Combining Polars and Tidyverse for Python
Note
tidypolars provides functions that match as closely as possible to R’s Tidyverse functions for manipulating data frames and conducting data analysis in Python using the blazingly fast Polars as backend.
Key features
- Fast: Uses Polars as a backend for data manipulation. Therefore, it inherits many advantages of that module: fast, parallel, GPU support, etc.
- Tidy: Keeps the data in a tidy (rectangular table) format (no multi-indexes).
- Syntax: While Polars is fast, the syntax is not the most intuitive. The package provides frontend methods that match R’s Tidyverse functions, making it easier for users familiar with that ecosystem to transition to this library.
- Extended functionalities: Polars is extended to facilitate data manipulation and analysis for academic research.
- Research: The package is designed to facilitate academic research, data analysis, and reporting of results. It provides functions to quickly produce tables using minimal code, and whose output matches the format commonly used in academic publications.
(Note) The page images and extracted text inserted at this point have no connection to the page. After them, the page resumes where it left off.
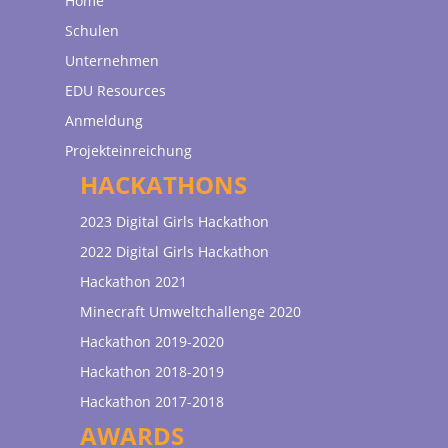
Home
Schulen
Unternehmen
EDU Resources
Anmeldung
Projekteinreichung
HACKATHONS
2023 Digital Girls Hackathon
2022 Digital Girls Hackathon
Hackathon 2021
Minecraft Umweltchallenge 2020
Hackathon 2019-2020
Hackathon 2018-2019
Hackathon 2017-2018
AWARDS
Those output formats include LaTeX, Excel, CSV, and others.
Syntax
The main motivation for tidypolars was to provide more readable and elegant syntax in Python for Polars, similar to R’s Tidyverse, while (1) extending Polars functionalities to facilitate data manipulation and (2) keeping the advantages of speed and efficiency in data processing provided by that module. Here are some examples of syntax differences:
tab = (df
.filter(tp.col("carb")<8)
.filter(tp.col("name").str.contains("Mazda|Toyota|Merc"))
.mutate(cyl_squared = tp.col("cyl")**2,
cyl_group = tp.case_when(tp.col("cyl")<tp.col("cyl").mean(), "Low cyl",
tp.col("cyl")>tp.col("cyl").mean(), "High cyl",
True, 'Average cyl'),
am = tp.as_factor("am")
)
.select("name", "am")
.pivot_wider(values_from="name", names_from="am",
values_fn=tp.element().sort().str.concat("; "))
)
tab = (df
%>% filter(carb < 8)
%>% filter(str_detect(name, "Mazda|Toyota|Merc"))
%>% mutate(cyl_squared = cyl^2,
cyl_group = case_when(cyl < mean(cyl) ~ "Low cyl",
cyl > mean(cyl) ~ "High cyl",
TRUE ~ "Average cyl"),
am = as.factor(am)
)
%>% select(name, am)
%>% pivot_wider(names_from = am, values_from = name,
values_fn = list(name = ~ paste(sort(.), collapse = "; ")))
)
tab = (df.to_polars()
.filter(pl.col("carb") < 8)
.filter(pl.col("name").str.contains("Mazda|Toyota|Merc"))
.with_columns([
(pl.col("cyl") ** 2).alias("cyl_squared"),
(pl
.when(pl.col("cyl") < pl.col("cyl").mean()).then(pl.lit("Low cyl"))
.when(pl.col("cyl") > pl.col("cyl").mean()).then(pl.lit("High cyl"))
.otherwise(pl.lit("Average cyl")).alias("cyl_group")),
(pl.col("am").cast(pl.String).cast(pl.Categorical).alias("am"))
])
.select(["name", "am"])
.with_columns(idx=0)
# pivot-wide
.pivot(index='idx', on="am", values="name",
aggregate_function=pl.element().sort().str.concat("; ")
)
.drop('idx')
)
tab = (df
.query(f"carb < 8")
.query(f"name.str.contains('Mazda|Toyota|Merc')")
.assign(cyl_squared = lambda col: col["cyl"]**2,
cyl_group = lambda col: pd.cut(col["cyl"],
bins=[-float("inf"), col["cyl"].mean(),
float("inf")],
labels=["Low cyl", "High cyl"]),
am = lambda col: col["am"].astype("str"))
.filter(["name", "am"])
.pivot_table(columns="am", values="name",
aggfunc = lambda x: "; ".join(x)))
Performance
In most cases, the performance of tidypolars is comparable to Polars. In some instances, it may operate slightly slower due to the additional functionalities provided by the module. Check the section Performance for details.